The comparative study of ‘pan-Asian ritual diplomacy’ demonstrates that there was a ‘common layer’ of diplomatic practices shared from Mamluk Egypt to the Mongol Yuan dynasty in China. 43 The tribute system was not only a diplomatic practice in ancient China. There were also various tributes in Asia. ‘Bear in mind that these tributary relations waxed and waned. Sometimes there was a political agenda, but for a great part these relations were cultivated by South East Asian rulers for pragmatic and economic ends.’ 44
A conclusion can be drawn about the Sinocentric tribute system through an evolutionary examination of historical records. Before Song Dynasty, there was no such system with foreign countries in China because ‘Yi’ was not equated with ‘foreign countries’. The Koreans paid tribute to China due to the 2000-year historical connection (from the Zhou to Tang dynasties, 1100 B.C.- 907). However, this did not hold true for Japan.
In East Asia, unlikely as Professor Onuma argued, the so-called Sinocentric tribute system did not exist as a single model in the bilateral relationship between Korea and China. The 1895 event did change this bilateral relationship. Meanwhile, Japan colonized the Chinese Taiwan under the unequal treaty, which was the first step following the European colonization in Asia. The 1895 event was essentially part of the interaction between China and Europe. Professor Onuma admitted that in 1890s, Japan ‘had been as a member of West centric international system’. 45
Dual Understanding of the General International Law
For the purpose of a critical analysis on the transcivilizational civilizational perspective of international law, it is necessary to discuss what the general international law is.
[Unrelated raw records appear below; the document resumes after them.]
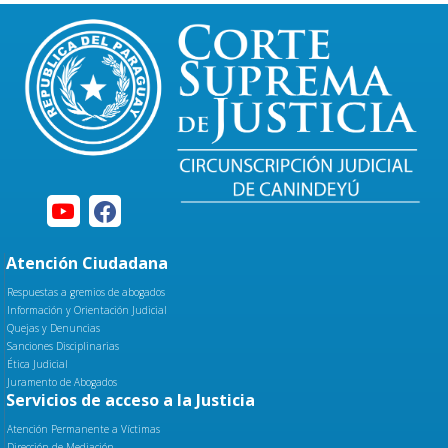
Atención Ciudadana
Respuestas a gremios de abogados
Información y Orientación Judicial
Quejas y Denuncias
Sanciones Disciplinarias
Ética Judicial
Juramento de Abogados
Servicios de acceso a la Justicia
Atención Permanente a Víctimas
Dirección de Mediación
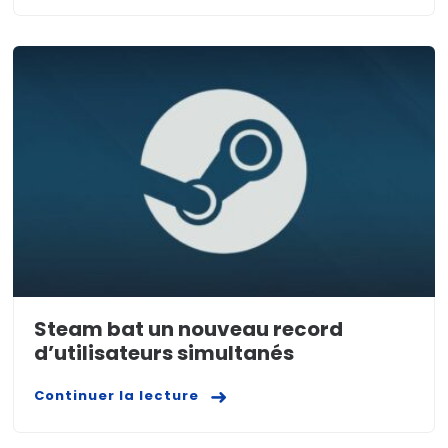
Steam bat un nouveau record
d’utilisateurs simultanés
Continuer la lecture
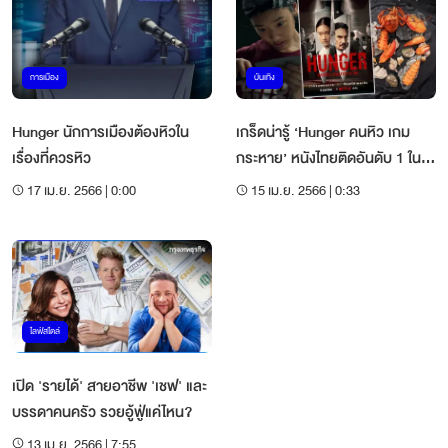
การเมือง
บันเทิง
Hunger นักการเมืองต้องหิวใน
เกร็ดน่ารู้ ‘Hunger คนหิว เกม
เรื่องที่ควรหิว
กระหาย’ หนังไทยติดอันดับ 1 ใน
88 ประเทศทั่วโลก
17 เม.ย. 2566 | 0:00
15 เม.ย. 2566 | 0:33
ไลฟ์สไตล์
เปิด 'รายได้' สายอาชีพ 'เชฟ' และ
บรรดาคนครัว รวยอู้ฟู่แค่ไหน?
13 เม.ย. 2566 | 7:55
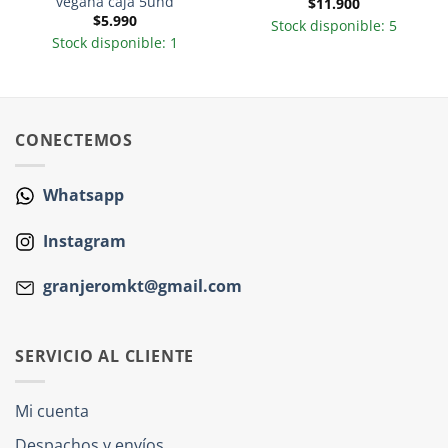
vegana caja 5und
$
11.900
$
5.990
Stock disponible: 5
Stock disponible: 1
CONECTEMOS
Whatsapp
Instagram
granjeromkt@gmail.com
SERVICIO AL CLIENTE
Mi cuenta
Despachos y envíos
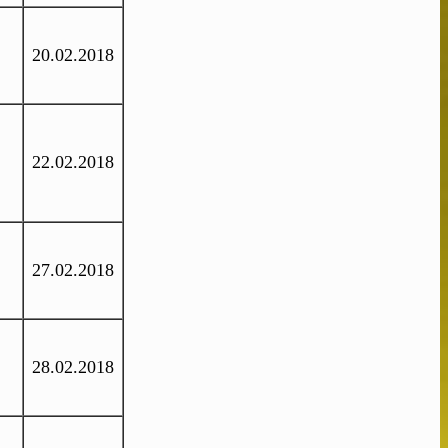
20.02.2018
22.02.2018
27.02.2018
28.02.2018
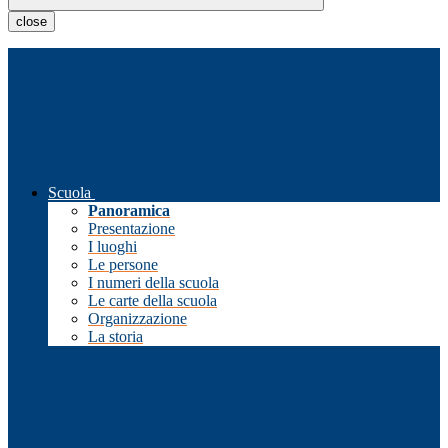
close
Scuola
Panoramica
Presentazione
I luoghi
Le persone
I numeri della scuola
Le carte della scuola
Organizzazione
La storia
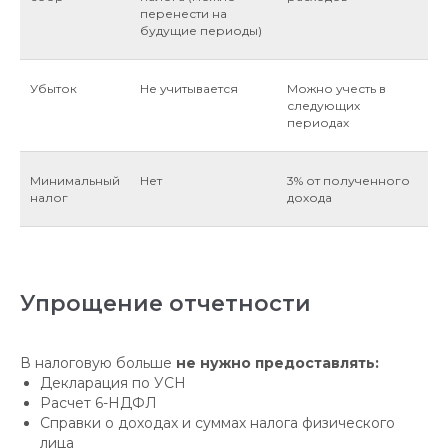
перенести на
будущие периоды)
Убыток
Не учитывается
Можно учесть в
следующих
периодах
Минимальный
Нет
3% от полученного
налог
дохода
Упрощение отчетности
В налоговую больше
не нужно предоставлять:
Декларация по УСН
Расчет 6-НДФЛ
Справки о доходах и суммах налога физического
лица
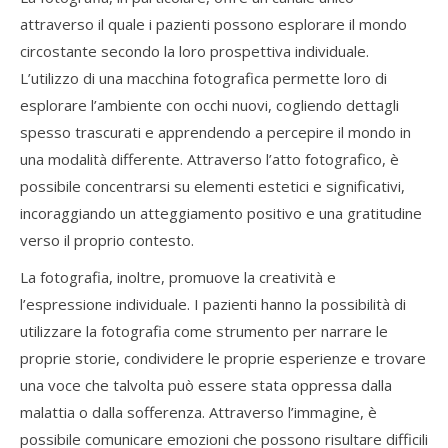
attraverso il quale i pazienti possono esplorare il mondo
circostante secondo la loro prospettiva individuale.
L’utilizzo di una macchina fotografica permette loro di
esplorare l’ambiente con occhi nuovi, cogliendo dettagli
spesso trascurati e apprendendo a percepire il mondo in
una modalità differente. Attraverso l’atto fotografico, è
possibile concentrarsi su elementi estetici e significativi,
incoraggiando un atteggiamento positivo e una gratitudine
verso il proprio contesto.
La fotografia, inoltre, promuove la creatività e
l’espressione individuale. I pazienti hanno la possibilità di
utilizzare la fotografia come strumento per narrare le
proprie storie, condividere le proprie esperienze e trovare
una voce che talvolta può essere stata oppressa dalla
malattia o dalla sofferenza. Attraverso l’immagine, è
possibile comunicare emozioni che possono risultare difficili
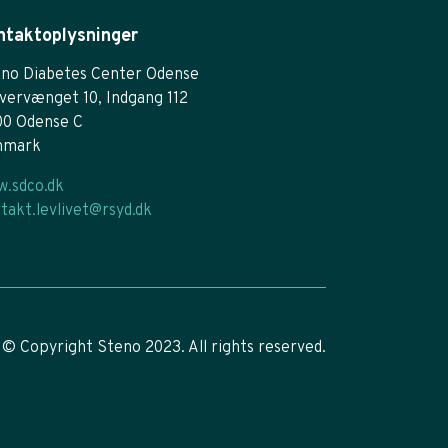
ntaktoplysninger
no Diabetes Center Odense
vervænget 10, Indgang 112
00 Odense C
nmark
.sdco.dk
takt.levlivet@rsyd.dk
© Copyright Steno 2023. All rights reserved.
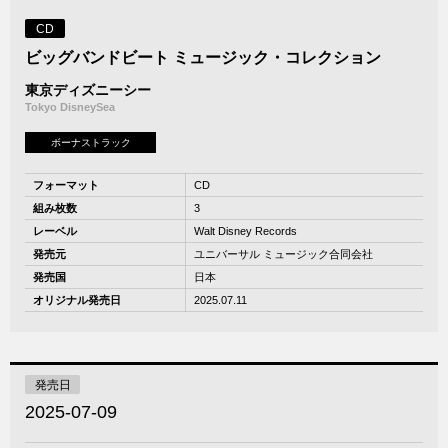
CD
ビッグバンドビート ミュージック・コレクション
東京ディズニーシー
Tokyo DisneySea
ボーナストラック
フォーマット
CD
組み枚数
3
レーベル
Walt Disney Records
発売元
ユニバーサル ミュージック合同会社
発売国
日本
オリジナル発売日
2025.07.11
発売日
2025-07-09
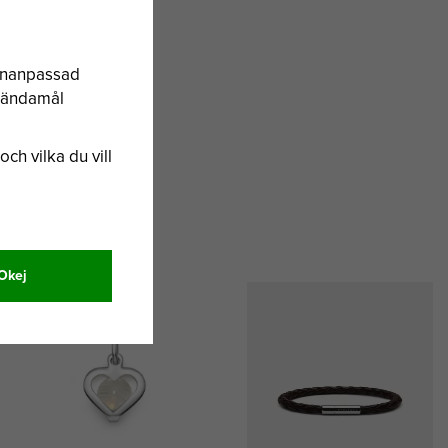
sonanpassad
a ändamål
och vilka du vill
Okej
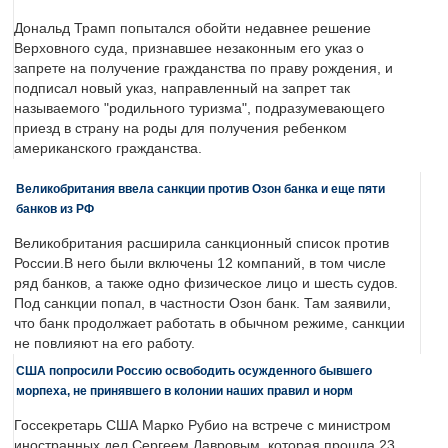
Дональд Трамп попытался обойти недавнее решение
Верховного суда, признавшее незаконным его указ о
запрете на получение гражданства по праву рождения, и
подписал новый указ, направленный на запрет так
называемого "родильного туризма", подразумевающего
приезд в страну на роды для получения ребенком
американского гражданства.
Великобритания ввела санкции против Озон банка и еще пяти
банков из РФ
Великобритания расширила санкционный список против
России.В него были включены 12 компаний, в том числе
ряд банков, а также одно физическое лицо и шесть судов.
Под санкции попал, в частности Озон банк. Там заявили,
что банк продолжает работать в обычном режиме, санкции
не повлияют на его работу.
США попросили Россию освободить осужденного бывшего
морпеха, не принявшего в колонии наших правил и норм
Госсекретарь США Марко Рубио на встрече с министром
иностранных дел Сергеем Лавровым, которая прошла 23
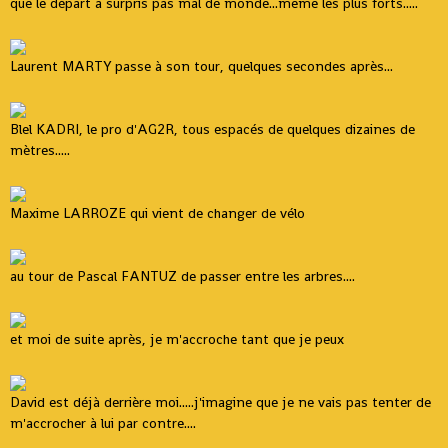
que le départ a surpris pas mal de monde...même les plus forts.....
Laurent MARTY passe à son tour, quelques secondes après...
Blel KADRI, le pro d'AG2R, tous espacés de quelques dizaines de
mètres.....
Maxime LARROZE qui vient de changer de vélo
au tour de Pascal FANTUZ de passer entre les arbres....
et moi de suite après, je m'accroche tant que je peux
David est déjà derrière moi.....j'imagine que je ne vais pas tenter de
m'accrocher à lui par contre....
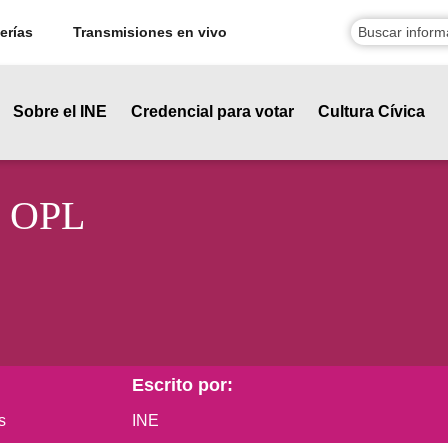
erías
Transmisiones en vivo
Sobre el INE
Credencial para votar
Cultura Cívica
s OPL
Escrito por:
s
INE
Professor Onuma believes that the 1895 event was the landmark of the birth of global international law in the geographical sense of the term. It could be understood that the global or general international law was the non-regional international law.
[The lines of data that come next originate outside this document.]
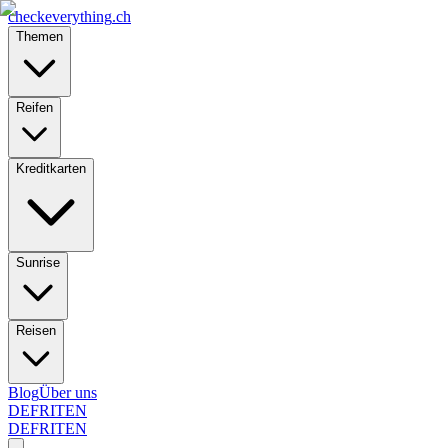
checkeverything
.ch
Themen
Reifen
Kreditkarten
Sunrise
Reisen
Blog
Über uns
DE
FR
IT
EN
DE
FR
IT
EN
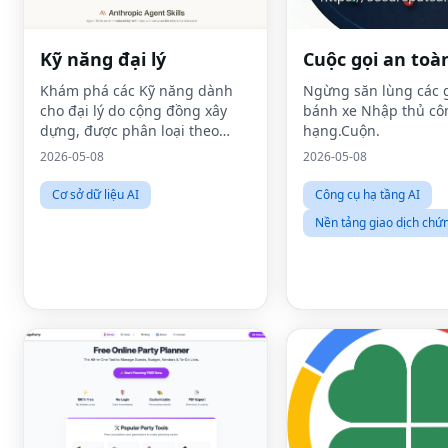
Kỹ năng đại lý
Cuộc gọi an toà
Khám phá các Kỹ năng dành
Ngừng săn lùng các g
cho đại lý do cộng đồng xây
bánh xe Nhập thủ cô
dựng, được phân loại theo
hạng.Cuộn.
trường hợp sử dụng, người
2026-05-08
2026-05-08
dẫn đầu ngành hoặc xu hướng
cộng đồng.
Cơ sở dữ liệu AI
Công cụ hạ tầng AI
Nền tảng giao dịch chứ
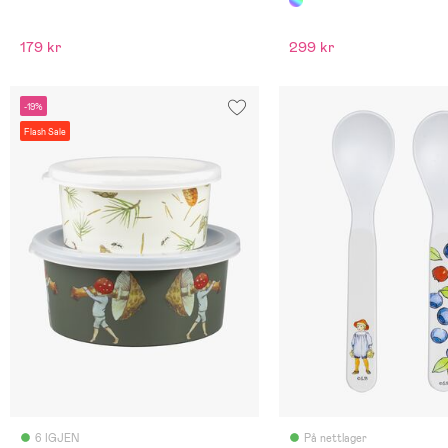
179 kr
299 kr
-19%
Flash Sale
6 IGJEN
På nettlager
The modern international law originated in Europe. However, it had dual aspects from the very beginning: the positive one as the legal instrument regulating the equal relationship between or among the sovereign nations not only in Europe but also in other non-European nations; the negative one as the justification for the European colonization.
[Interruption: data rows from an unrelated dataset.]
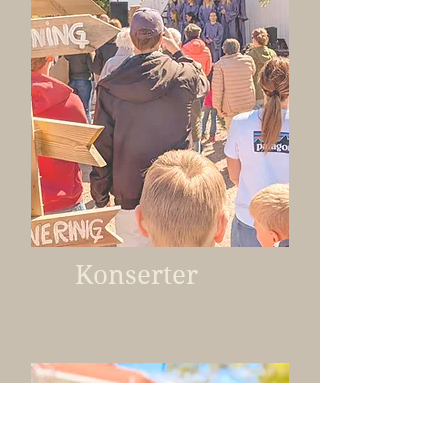
Konserter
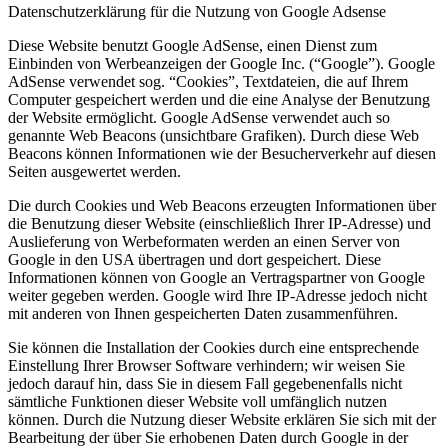
Datenschutzerklärung für die Nutzung von Google Adsense
Diese Website benutzt Google AdSense, einen Dienst zum
Einbinden von Werbeanzeigen der Google Inc. (“Google”). Google
AdSense verwendet sog. “Cookies”, Textdateien, die auf Ihrem
Computer gespeichert werden und die eine Analyse der Benutzung
der Website ermöglicht. Google AdSense verwendet auch so
genannte Web Beacons (unsichtbare Grafiken). Durch diese Web
Beacons können Informationen wie der Besucherverkehr auf diesen
Seiten ausgewertet werden.
Die durch Cookies und Web Beacons erzeugten Informationen über
die Benutzung dieser Website (einschließlich Ihrer IP-Adresse) und
Auslieferung von Werbeformaten werden an einen Server von
Google in den USA übertragen und dort gespeichert. Diese
Informationen können von Google an Vertragspartner von Google
weiter gegeben werden. Google wird Ihre IP-Adresse jedoch nicht
mit anderen von Ihnen gespeicherten Daten zusammenführen.
Sie können die Installation der Cookies durch eine entsprechende
Einstellung Ihrer Browser Software verhindern; wir weisen Sie
jedoch darauf hin, dass Sie in diesem Fall gegebenenfalls nicht
sämtliche Funktionen dieser Website voll umfänglich nutzen
können. Durch die Nutzung dieser Website erklären Sie sich mit der
Bearbeitung der über Sie erhobenen Daten durch Google in der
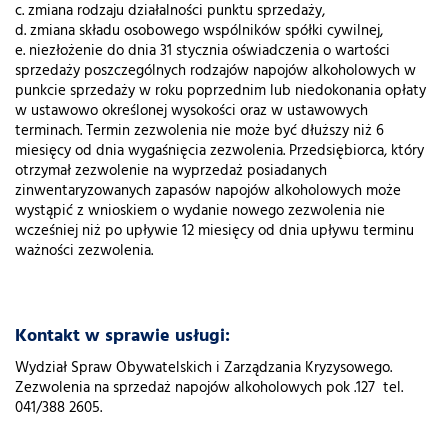
c. zmiana rodzaju działalności punktu sprzedaży,
d. zmiana składu osobowego wspólników spółki cywilnej,
e. niezłożenie do dnia 31 stycznia oświadczenia o wartości
sprzedaży poszczególnych rodzajów napojów alkoholowych w
punkcie sprzedaży w roku poprzednim lub niedokonania opłaty
w ustawowo określonej wysokości oraz w ustawowych
terminach. Termin zezwolenia nie może być dłuższy niż 6
miesięcy od dnia wygaśnięcia zezwolenia. Przedsiębiorca, który
otrzymał zezwolenie na wyprzedaż posiadanych
zinwentaryzowanych zapasów napojów alkoholowych może
wystąpić z wnioskiem o wydanie nowego zezwolenia nie
wcześniej niż po upływie 12 miesięcy od dnia upływu terminu
ważności zezwolenia.
Kontakt w sprawie usługi:
Wydział Spraw Obywatelskich i Zarządzania Kryzysowego.
Zezwolenia na sprzedaż napojów alkoholowych pok .127 tel.
041/388 2605.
Professor Onuma remarks that the mainstream of the study on the history of international law ignored the meaning of colonization in relation to international law. ‘Moreover, it understood the emergence of the European sovereign states system as an event of worldwide significance from the very beginning. Lying behind such an understanding is Eurocentrism, which holds what is important for Europe should be important for the world.’ 46 It might be his idea of intercivilizational perspective to take the 1895 event as ‘a fundamental, even revolutionary, change in human history’ because of its ‘critical importance in the establishment of international society, global society and the birth of international law as the law of such international society.’ 47 It is incorrect not only for the ignorance of the 1895 event as the turning point for Japan to become an imperialistic country, with colonizing the Chinese Taiwan as the first step following the European colonization, but also for the confusion of ‘the very beginning’ about the modern international law.
Therefore, Part III will address the dual understanding of general international law as an academic issue. It is extended from the previous discussion on the evolutionary construction of the Chinese civilization with the tribute system and the conclusion that there was no such system in East Asia with a single model of the bilateral relation between Korea and China. The 1895 event was the Japan's step to follow European colonization. It was not the birth of global international law because of its global nature already existed.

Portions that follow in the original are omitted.